Es wird nicht für den Duden mit 3000 neuen Wörtern geworben, weil es sinnvoll war, sie aufzunehmen, sondern weil eine Redaktion die Anordnung bekam, neue Wörter zu sammeln – auch die unsinnigsten wie Auflaufkinder, Goleo VI oder Champagerdusche –, damit man für einen neuen Duden werben und ihn zahlreich verkaufen kann. Auch daß der Duden so bunt geworden ist, ist vor allem eine Vermarktungsstrategie.

Früher war der Duden überwiegend deskriptiv. In den Anfängen war es Konrad Duden, der Wörter sammelte und aufschrieb, was in seinem Sinne fortgeführt wurde. Immer mehr wurde der Duden aber preskriptiv, beschrieb also nicht nur, sondern schrieb vor allem vor. Sprachwandel führte also nicht zur Änderung des Dudens, sondern der Duden zum Sprachwandel.

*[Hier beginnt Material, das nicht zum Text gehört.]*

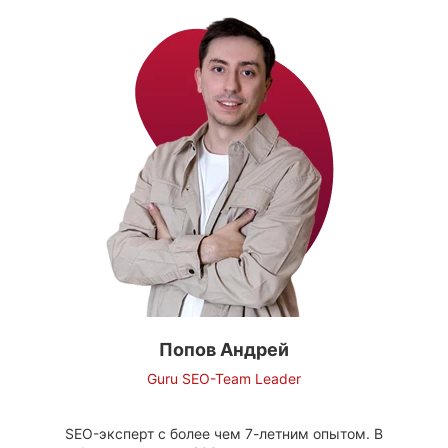
Попов Андрей
Guru SEO-Team Leader
SEO-эксперт с более чем 7-летним опытом. В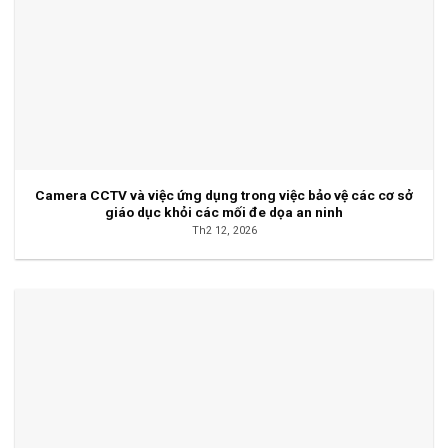
Camera CCTV và việc ứng dụng trong việc bảo vệ các cơ sở
giáo dục khỏi các mối đe dọa an ninh
Th2 12, 2026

Man kann zwei Dinge daraus ableiten:
1) Ein Unternehmen wie Cornelsen ist nicht Herr über die Sprache. Was der Duden empfiehlt, kann einem guten Schreiber egal sein. Er darf den Duden in Frage stellen, und er tut bei etlichen Empfehlungen gut daran, das zu tun.
2) Daß der Duden auch preskriptiv ist, bedeutet vor allem, daß er nicht den Sprachzustand beschreibt. Er kann also nicht, ganz und gar nicht den Sprachzustand beschreiben, das ist ihm vom Ansatz und von der Intention unmöglich.

Als Ratgeber, den man mit Bedacht nutzt, ist er also sinnvoll, als Entscheider ist er unbrauchbar. Aber das versteht sich von selbst.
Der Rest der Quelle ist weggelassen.